AbbVie announced that the Phase III MERU trial evaluating Rova-T as first-line maintenance therapy for advanced small-cell lung cancer, failed to demonstrate a survival benefit following a pre-planned interim analysis.
The writing has been on the wall for some time. After another clinical failure, AbbVie is terminating its Rova-T development program that cost the company $5.8 billion in upfront funds three years ago.
On Thursday, Illinois-based AbbVie announced that the Phase III MERU trial evaluating Rova-T as first-line maintenance therapy for advanced small-cell lung cancer (SCLC), failed to demonstrate a survival benefit following a pre-planned interim analysis. While the safety profile remained the same as with other trials involving the drug, AbbVie’s disappointing run with Rova-T has come to an end. The company said it was halting the MERU trial and discontinued the R&D program it had established following the 2016 acquisition of South San Francisco-based Stemcentrix. AbbVie said it will use its funds to prioritize other development programs within its oncology pipeline. AbbVie did not mention any job cuts related to this failure in its announcement.

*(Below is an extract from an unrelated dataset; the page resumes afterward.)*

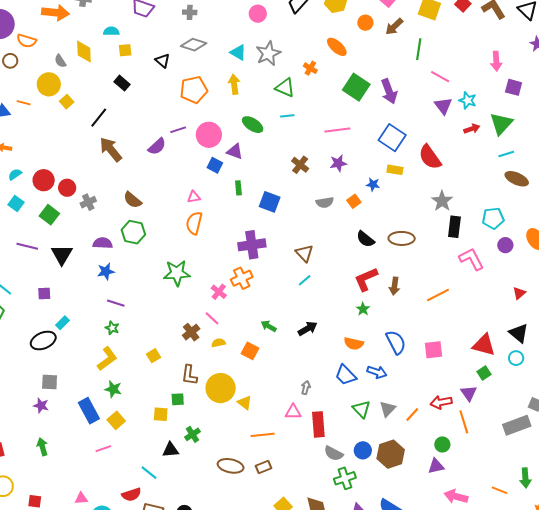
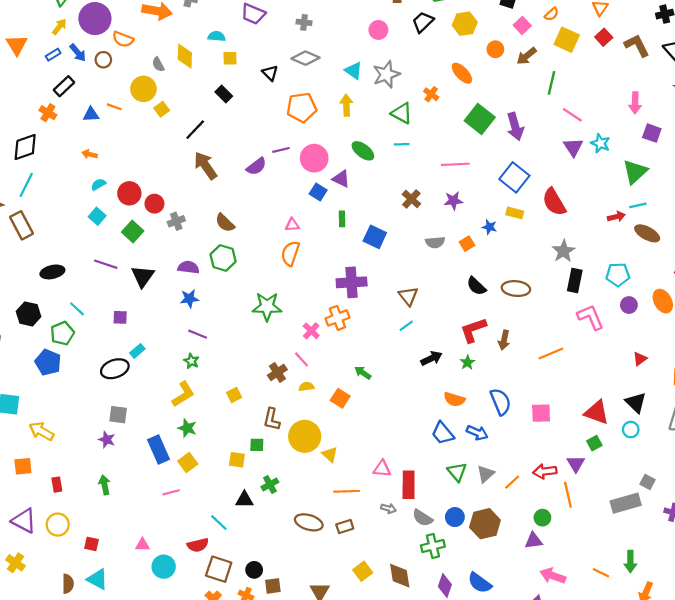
red arrow: (472, 129) -> (616, 217), moved
black arrow: (308, 329) -> (431, 358), moved
gray arrow: (306, 388) -> (388, 508), moved, turned 88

AbbVie halted the MERU trial following recommendation by an Independent Data Monitoring Committee (IDMC). The company did not provide many details of the halted trial other than Rova-T did not provide any survival benefits compared to placebo. Results from the MERU trial will be presented at a future medical meeting, AbbVie said.
Margaret Foley, global head of solid tumor development at AbbVie expressed her disappointment in the MERU results. Noting the difficulties of treating small-cell lung cancer, Foley said AbbVie remains “committed to researching and developing other therapies with the potential to transform care for patients with small-cell lung cancer and other malignancies.”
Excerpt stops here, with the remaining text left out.